When after I arrived in Hurgada at hotel Melia Pharaon I realized that I had had the privilege to live in a part of the world still pure while in that coast the “disposable tourism”,   consisting of million of ignorant people, had by now destroyed every trace of the Reef.
But I didn’t want to believe  my fear and, worn my flippers and diving mask, I was setting about to snorkel a little on the coral reef: on the bottom I didn’t see fish, but six plastic bottles and a glass bottle of Vodka!
While I was putting them in the wastepaper I noted an attendant of the hotel  that, coming back from the shoreline, was carrying a sack full of similar waste.


       
Hurgada is assaulted by a voracious tourism, for the most made by Russians that arrive and rob, other travellers, of the opportunity to find a part of the world untouched.
I think it will be enough a little information, a guide able to receive them or better a biologist able to explain, to let them understand how the coral are living beings and how from their respect it depends the survival of a whole shellfish, fish and coelenterate  population.
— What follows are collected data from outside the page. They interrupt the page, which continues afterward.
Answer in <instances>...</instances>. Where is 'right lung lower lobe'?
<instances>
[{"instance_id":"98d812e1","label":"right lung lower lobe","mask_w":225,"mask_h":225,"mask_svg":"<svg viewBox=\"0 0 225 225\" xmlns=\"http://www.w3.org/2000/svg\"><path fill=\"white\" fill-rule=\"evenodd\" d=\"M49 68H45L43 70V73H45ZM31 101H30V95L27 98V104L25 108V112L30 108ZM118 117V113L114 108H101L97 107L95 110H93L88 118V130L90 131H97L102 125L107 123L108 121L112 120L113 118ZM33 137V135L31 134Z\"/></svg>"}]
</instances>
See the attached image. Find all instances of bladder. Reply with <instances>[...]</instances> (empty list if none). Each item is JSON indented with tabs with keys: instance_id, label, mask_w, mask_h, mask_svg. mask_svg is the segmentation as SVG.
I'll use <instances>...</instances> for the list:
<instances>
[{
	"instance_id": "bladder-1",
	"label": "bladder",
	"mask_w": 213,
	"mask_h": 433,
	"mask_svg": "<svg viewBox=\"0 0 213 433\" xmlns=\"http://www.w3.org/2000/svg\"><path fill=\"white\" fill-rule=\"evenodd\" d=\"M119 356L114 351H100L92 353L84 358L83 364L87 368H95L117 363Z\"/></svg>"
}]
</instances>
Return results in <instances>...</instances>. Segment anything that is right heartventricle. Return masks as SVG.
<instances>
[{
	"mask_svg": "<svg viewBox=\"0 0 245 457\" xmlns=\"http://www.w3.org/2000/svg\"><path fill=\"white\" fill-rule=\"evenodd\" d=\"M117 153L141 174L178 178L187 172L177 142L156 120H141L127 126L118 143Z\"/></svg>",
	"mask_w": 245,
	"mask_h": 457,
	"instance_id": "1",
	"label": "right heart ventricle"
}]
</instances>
For harmony of universe is based on these elements and it is harmony that let life existing.
“It’s energy which liven up everything” writes Matilde Asensi in her book “All under the sky” “…in the Universe there is an order that we can observe, an order that reveal itself in the regular cycles of the stars, of planets and seasons …..They are the complementary opposites
that, reciprocally supporting  each other, produce movement, evolution and changing, that is the only constant of Universe.”
Yes, the metamorphosis of life that the highest knowledge must be able to keep….alive!
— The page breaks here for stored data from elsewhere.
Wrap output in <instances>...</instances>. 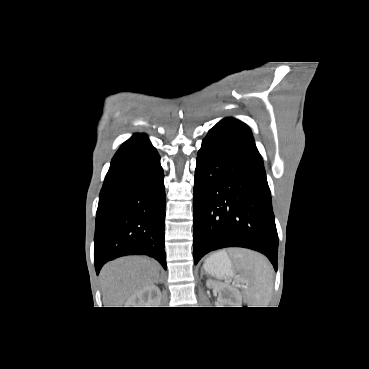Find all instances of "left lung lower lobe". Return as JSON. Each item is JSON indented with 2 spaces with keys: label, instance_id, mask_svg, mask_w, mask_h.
<instances>
[{
  "label": "left lung lower lobe",
  "instance_id": "obj_1",
  "mask_svg": "<svg viewBox=\"0 0 369 369\" xmlns=\"http://www.w3.org/2000/svg\"><path fill=\"white\" fill-rule=\"evenodd\" d=\"M194 263L208 252L244 247L277 271L278 234L263 160L249 127L234 118L203 139L194 183Z\"/></svg>",
  "mask_w": 369,
  "mask_h": 369
}]
</instances>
( see blog Futura: photos of the columns of the House of Eternity of Hatchepsut)


                      
We need persons able to let  perceive the fashion of mistery that permeate us.
Persons as the assistant  Elena and the biologist Alice (respectively to my left and right) that  received me pointing to me the way to love and respect the place where I was.
To them my most sincere thanks!
alice.regolizzo@fastwebnet.it
elenacoccodrilli@hotmail.it


The moral of the journey is in this thought of mine: it’s beautiful to take life… biting delightfully!